Em sua obra, Rosa nos lembra que somos animais sociais, iguais e diferentes ao mesmo tempo. Devemos nos deixar vulneráveis aos outros, à vida e também, claro, às perdas que a existência nos proporciona.

Tanto escrutínio do gênero humano a levou a querer estudar psicologia, até para entender sua própria cabeça. Desistiu. Depois de ter trabalhado no El País entre os anos 1970 e 1990, onde hoje é colunista, atualmente escreve romances. Mas não os coloca numa caixinha literária. Alguns deles, os que mais se aproximam de suas próprias experiências, são, em suas palavras, “artefatos literários” — uma mescla de ensaios, ficção, autobiografia, biografias de pensadores.

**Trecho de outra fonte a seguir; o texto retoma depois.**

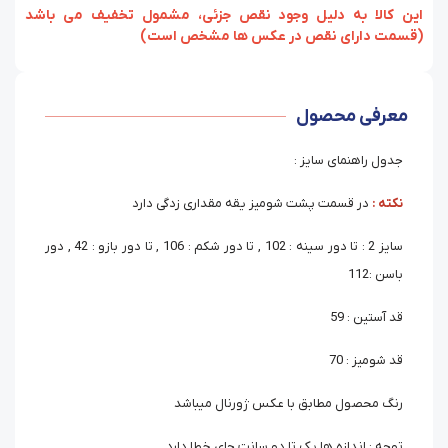
‏‫این کالا به دلیل وجود نقص جزئی، مشمول تخفیف می باشد
(قسمت دارای نقص در عکس ها مشخص است)
معرفی محصول
جدول راهنمای سایز :
نکته :
در قسمت پشت شومیز یقه مقداری زدگی دارد
سایز 2 : تا دور سینه : 102 , تا دور شکم : 106 , تا دور بازو : 42 , دور
باسن :112
قد آستین : 59
قد شومیز : 70
رنگ محصول مطابق با عکس ژورنال میباشد
توجه : اندازه ها یک تا دو سانت جای خطا دارد.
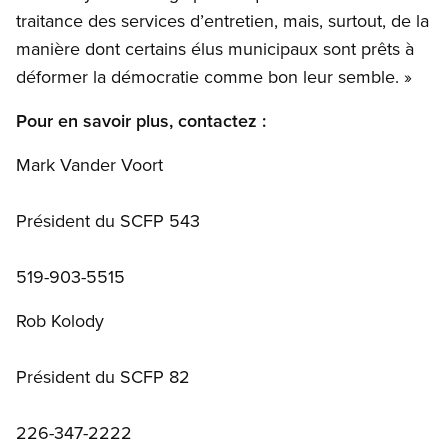
traitance des services d’entretien, mais, surtout, de la
manière dont certains élus municipaux sont prêts à
déformer la démocratie comme bon leur semble. »
Pour en savoir plus, contactez :
Mark Vander Voort
Président du SCFP 543
519-903-5515
Rob Kolody
Président du SCFP 82
226-347-2222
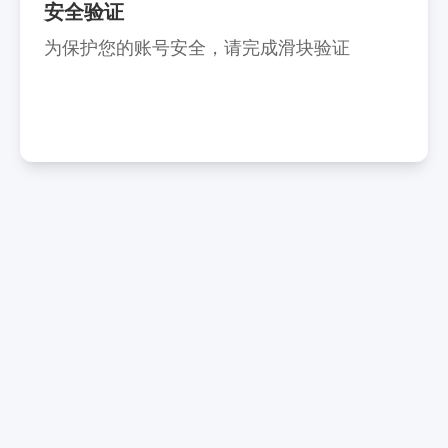
安全验证
为保护您的账号安全，请完成滑块验证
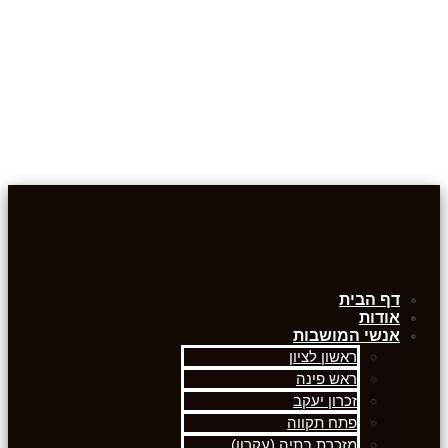
דף הבית
אודות
אנשי המושבות
ראשון לציון
ראש פינה
זכרון יעקב
פתח תקווה
מזכרת בתיה (עקרון)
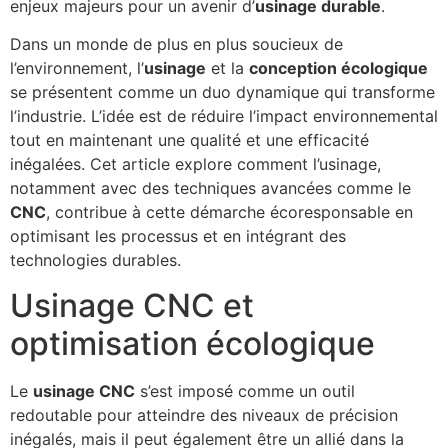
enjeux majeurs pour un avenir d’
usinage durable
.
Dans un monde de plus en plus soucieux de
l’environnement, l’
usinage
et la
conception écologique
se présentent comme un duo dynamique qui transforme
l’industrie. L’idée est de réduire l’impact environnemental
tout en maintenant une qualité et une efficacité
inégalées. Cet article explore comment l’usinage,
notamment avec des techniques avancées comme le
CNC
, contribue à cette démarche écoresponsable en
optimisant les processus et en intégrant des
technologies durables.
Usinage CNC et
optimisation écologique
Le
usinage CNC
s’est imposé comme un outil
redoutable pour atteindre des niveaux de précision
inégalés, mais il peut également être un allié dans la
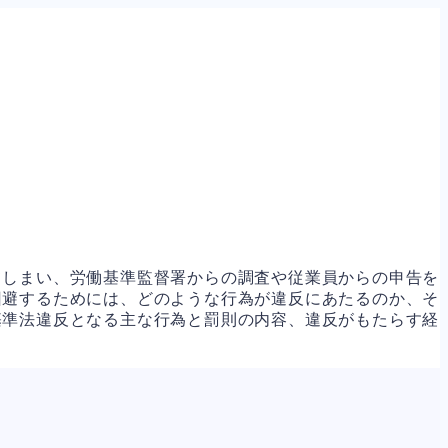
てしまい、労働基準監督署からの調査や従業員からの申告を
回避するためには、どのような行為が違反にあたるのか、そ
基準法違反となる主な行為と罰則の内容、違反がもたらす経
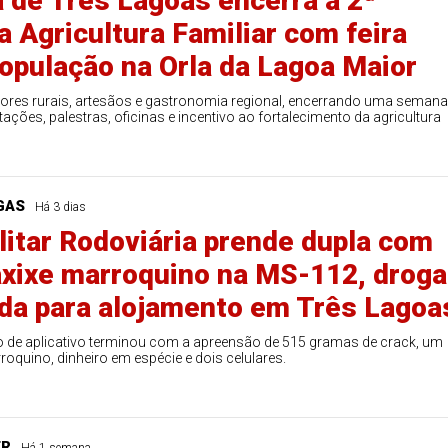
a de Três Lagoas encerra a 2ª
 Agricultura Familiar com feira
população na Orla da Lagoa Maior
tores rurais, artesãos e gastronomia regional, encerrando uma seman
ções, palestras, oficinas e incentivo ao fortalecimento da agricultura
GAS
Há 3 dias
ilitar Rodoviária prende dupla com
axixe marroquino na MS-112, droga
ada para alojamento em Três Lagoa
Duplasena
 de aplicativo terminou com a apreensão de 515 gramas de crack, um
8/26)
Concurso 2993 (07/08/26)
rroquino, dinheiro em espécie e dois celulares.
1
26
27
03
07
08
11
28
50
9
50
57
Ver detalhes
ER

Rosa é autora de livros como A Louca da Casa, Nós, Mulheres — Grandes Vidas Femininas, A Ridícula Ideia de Nunca Mais te Ver, A Boa Sorte e O Perigo de Estar Lúcida, lançado este mês no Brasil. A escritora conversou com o Meio sobre suas obsessões narrativas, os avanços das lutas feministas e a sua relação com os leitores. Confira os principais trechos da entrevista.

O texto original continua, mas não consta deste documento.